A MOMENTOUS decision on the region's Healthier Together plans means the Royal Bolton Hospital now has a one in four chance of being selected as a so-called 'super hospital' — but what does this mean for Bolton and what will happen if the hospital is not chosen? Tui Benjamin explains.

LEADERS from Greater Manchester’s 12 clinical commissioning groups (CCGs) this week made a decision that will affect our healthcare for generations to come.

In the first of two crunch meetings on the Healthier Together plans, they voted unanimously in favour of splitting the region’s 10 hospitals into four ‘single sites’.

This means local hospitals will share services with a specialist hospital, with patients from all of the linked sites travelling to the specialist centre for certain procedures such as stomach — known as general — and high-risk emergency surgery.

CCG chiefs also had the choice of a five-site option — something the public preferred, but which would have taken to longer to implement.

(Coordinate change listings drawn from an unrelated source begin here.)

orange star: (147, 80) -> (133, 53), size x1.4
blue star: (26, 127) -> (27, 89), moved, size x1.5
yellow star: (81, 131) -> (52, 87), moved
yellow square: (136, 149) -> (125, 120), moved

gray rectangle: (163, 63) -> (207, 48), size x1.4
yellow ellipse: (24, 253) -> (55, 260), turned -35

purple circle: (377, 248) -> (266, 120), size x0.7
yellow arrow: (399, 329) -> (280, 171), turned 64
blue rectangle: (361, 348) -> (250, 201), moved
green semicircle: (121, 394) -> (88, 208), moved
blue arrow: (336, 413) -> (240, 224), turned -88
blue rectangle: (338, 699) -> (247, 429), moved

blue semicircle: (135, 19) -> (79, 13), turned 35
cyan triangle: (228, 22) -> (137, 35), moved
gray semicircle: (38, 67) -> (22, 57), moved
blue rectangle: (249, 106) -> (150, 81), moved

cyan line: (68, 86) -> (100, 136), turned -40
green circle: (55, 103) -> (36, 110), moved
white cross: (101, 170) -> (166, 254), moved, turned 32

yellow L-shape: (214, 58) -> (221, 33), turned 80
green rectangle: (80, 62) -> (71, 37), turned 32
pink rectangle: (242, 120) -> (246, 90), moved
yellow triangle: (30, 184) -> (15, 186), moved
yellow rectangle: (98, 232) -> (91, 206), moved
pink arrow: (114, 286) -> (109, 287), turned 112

But they decided there was little clinical benefit in this.

A second meeting will now decide where the specialist centres will be located.

With Salford, Oldham and central Manchester are already earmarked as likely options, Bolton, Wigan, Stockport and Wythenshawe are all vying for the fourth spot.

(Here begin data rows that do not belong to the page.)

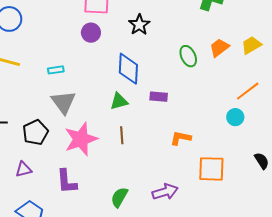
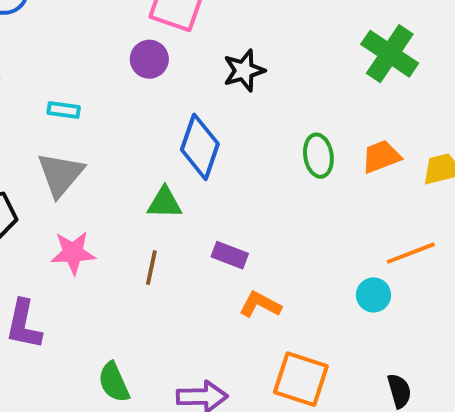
purple rectangle: (159, 97) -> (230, 255), moved
pink star: (81, 139) -> (73, 253), size x0.7
green semicircle: (119, 197) -> (114, 382), turned -70

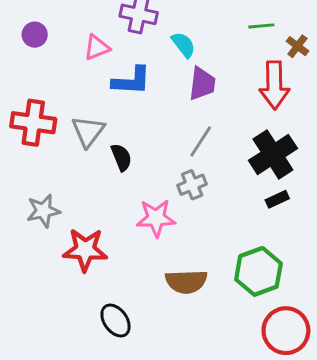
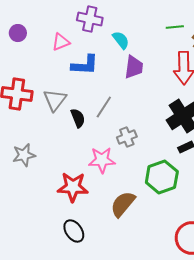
gray line: (201, 141) -> (104, 107), moved
red star: (85, 250) -> (73, 187), moved
green hexagon: (258, 271) -> (162, 177), moved
brown semicircle: (186, 282) -> (123, 204), turned 132

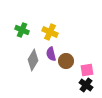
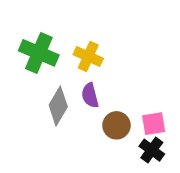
green cross: (22, 30) -> (39, 53), size x1.5
brown circle: (66, 61) -> (116, 125), moved

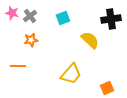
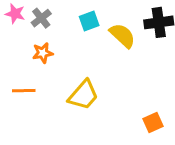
yellow semicircle: (90, 40) -> (122, 35), moved
yellow trapezoid: (71, 74) -> (83, 95), moved

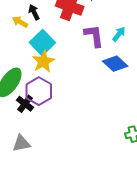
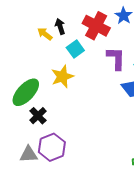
cyan square: (42, 43) -> (75, 49), moved, size x0.7
purple hexagon: (39, 91) -> (52, 147), moved

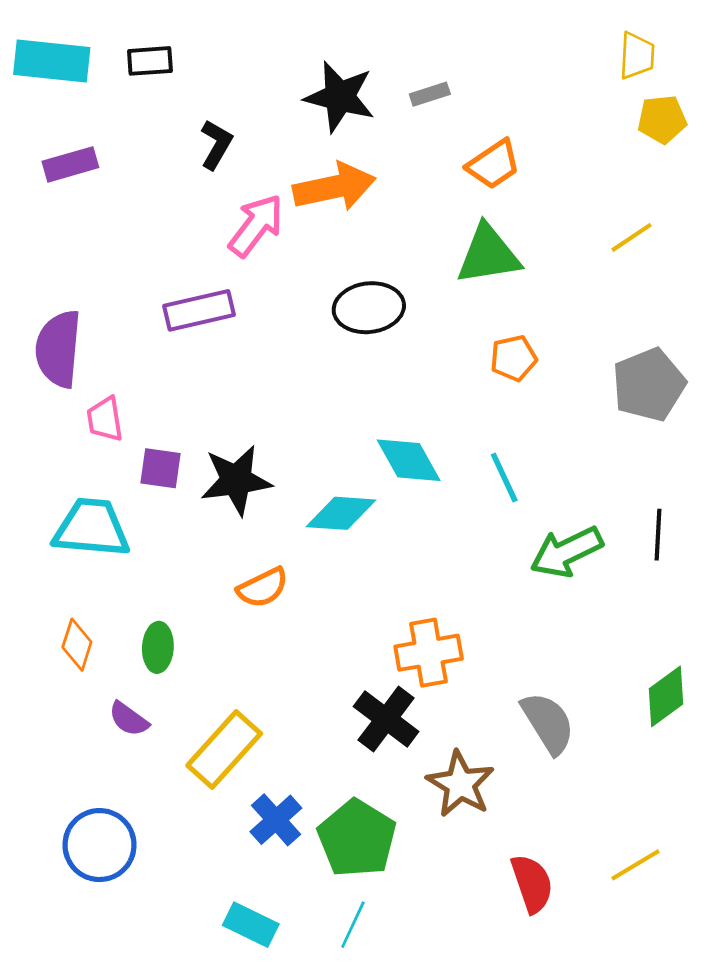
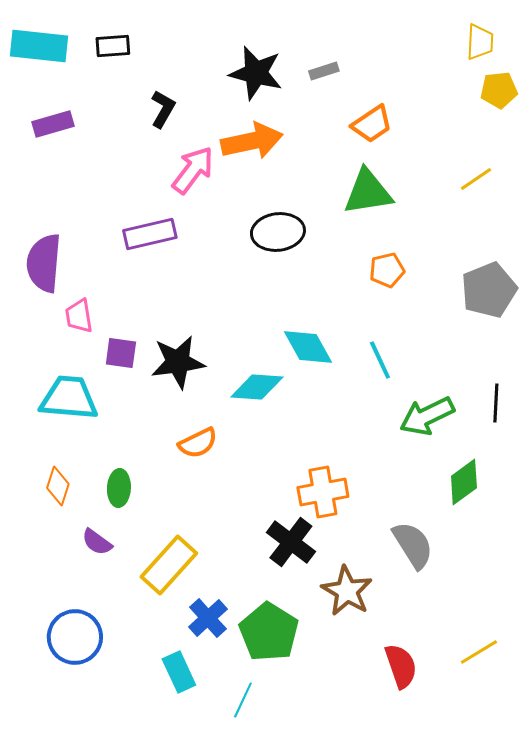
green diamond: (666, 696) -> (464, 482), moved
cyan rectangle: (251, 925) -> (179, 672), moved, turned 39
cyan line: (353, 925) -> (243, 700), moved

The decision to create four sites means bosses at Royal Bolton Hospital will now be facing the prospect that their ‘super hospital’ plans may not come to fruition.

Geographically, with the north of the city already covered by Salford and Oldham, it looks most likely Stockport – not Bolton – will be named the fourth centre.

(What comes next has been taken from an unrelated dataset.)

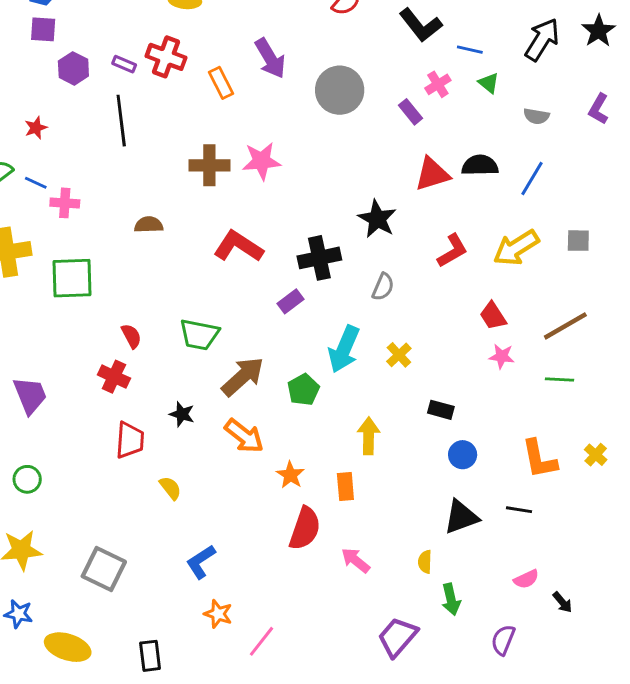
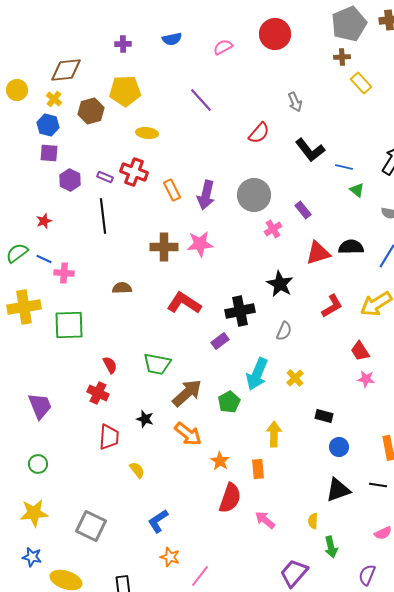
purple arrow: (270, 58) -> (206, 195), moved, turned 44
pink cross: (438, 84) -> (273, 229), moved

Regardless of which choice is made, the Royal Bolton Hospital will still have an A&E department and will carry out full acute medical care and planned surgery.

Staff will be pooled across the specialist and local hospitals, working together so emergency surgery can be carried out seven days a week.

It is hoped this will improve survival chances for the 50 patients who come into the region’s A&E departments in need of specialist surgery each day. It is hoped this will save 300 lives a year.

Pooling medical teams will also allow staff to share expertise between different sites and move patients between hospitals quickly.

While travelling times for family members will be slightly longer, the idea is that care for patients once they are in hospital will be much faster.

Things like prioritised car-parking, accessible public transport information and colour-coding of different hospital areas across the sites will help vulnerable groups — such as the disabled, and elderly people — adjust to the changes and to unfamiliar surroundings.

Healthier Together was launched in response to patients in Greater Manchester being most likely to die in the evening and at weekend, because of hospital staffing shortages.

Health chiefs believe the multi-million pound programme could see Greater Manchester go from experiencing some of the worst healthcare in the country to some of the best.

A final decision on where the fourth 'super hospital' will be based will be made on July 15.